[Opening Available data section]

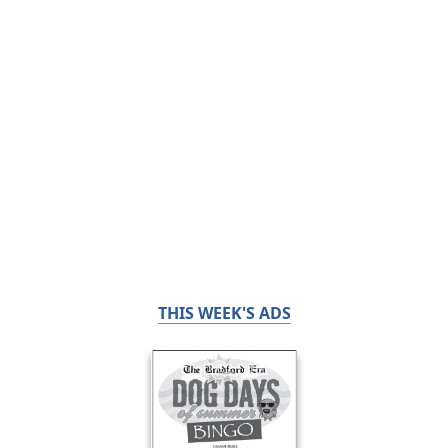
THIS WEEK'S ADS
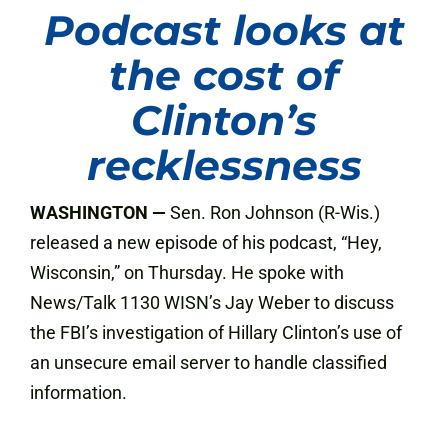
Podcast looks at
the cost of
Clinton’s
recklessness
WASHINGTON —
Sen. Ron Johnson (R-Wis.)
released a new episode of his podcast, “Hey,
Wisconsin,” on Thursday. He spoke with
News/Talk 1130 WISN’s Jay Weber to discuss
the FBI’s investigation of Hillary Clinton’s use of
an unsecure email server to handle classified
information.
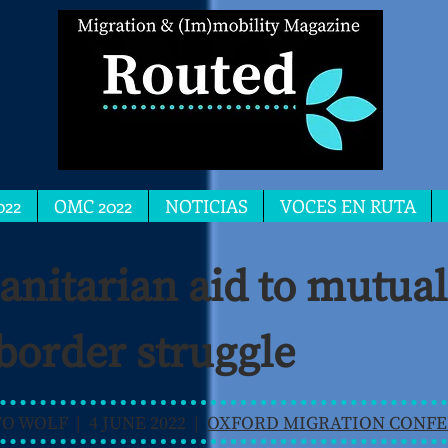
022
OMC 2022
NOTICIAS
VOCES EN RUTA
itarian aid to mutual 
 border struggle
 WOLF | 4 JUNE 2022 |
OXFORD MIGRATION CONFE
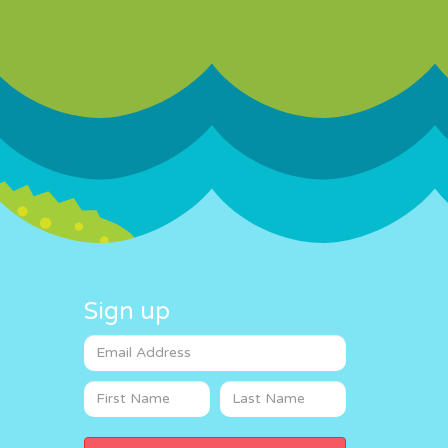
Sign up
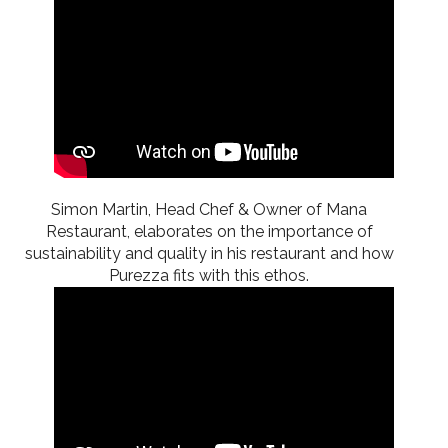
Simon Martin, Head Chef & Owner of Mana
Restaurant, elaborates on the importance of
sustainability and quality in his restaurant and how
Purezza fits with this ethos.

[Closing Available data section]

Pictures are to be left out; otherwise, copy exactly each line from the one containing "He spoke with" through the last line of the listing.

- _Written answer_
Wisconsin,” on Thursday. He spoke with
News/Talk 1130 WISN’s Jay Weber to discuss
the FBI’s investigation of Hillary Clinton’s use of
an unsecure email server to handle classified
information.
022
OMC 2022
NOTICIAS
VOCES EN RUTA
itarian aid to mutual 
 border struggle
 WOLF | 4 JUNE 2022 |
OXFORD MIGRATION CONFE
Sign up
Simon Martin, Head Chef & Owner of Mana
Restaurant, elaborates on the importance of
sustainability and quality in his restaurant and how
Purezza fits with this ethos.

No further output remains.